== WHAT THE TASK ASKS ==
For each entry, restate it word for word while omitting any image it holds.

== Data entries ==

------------------------------------

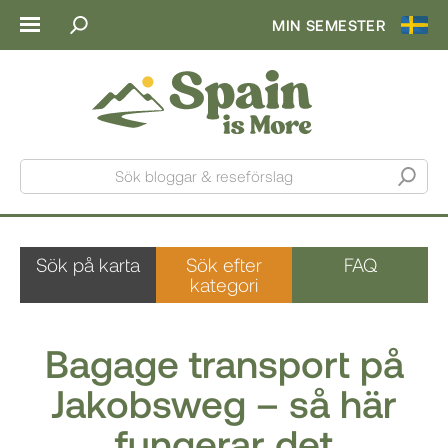
MIN SEMESTER
Sök bloggar & reseförslag
Sök på karta
Sök efter
FAQ
kategori
Bagage transport på
Jakobsweg – så här
fungerar det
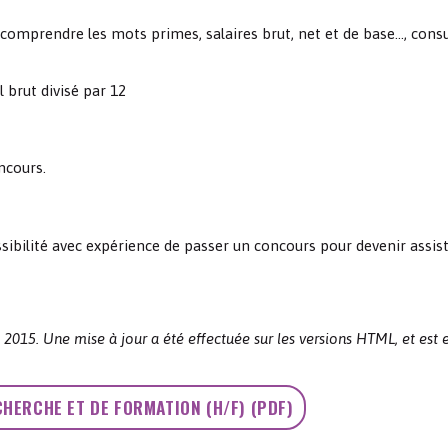
t comprendre les mots primes, salaires brut, net et de base…, consu
l brut divisé par 12
ncours.
ossibilité avec expérience de passer un concours pour devenir assis
e 2015. Une mise à jour a été effectuée sur les versions HTML, et est 
CHERCHE ET DE FORMATION (H/F) (PDF)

------------------------------------

== EXERCISE OUTPUT ==
MIN SEMESTER
Sök bloggar & reseförslag
Sök på karta
Sök efter
FAQ
kategori
Bagage transport på
Jakobsweg – så här
fungerar det
t comprendre les mots primes, salaires brut, net et de base…, consu
l brut divisé par 12
ncours.
ossibilité avec expérience de passer un concours pour devenir assis
e 2015. Une mise à jour a été effectuée sur les versions HTML, et est 
CHERCHE ET DE FORMATION (H/F) (PDF)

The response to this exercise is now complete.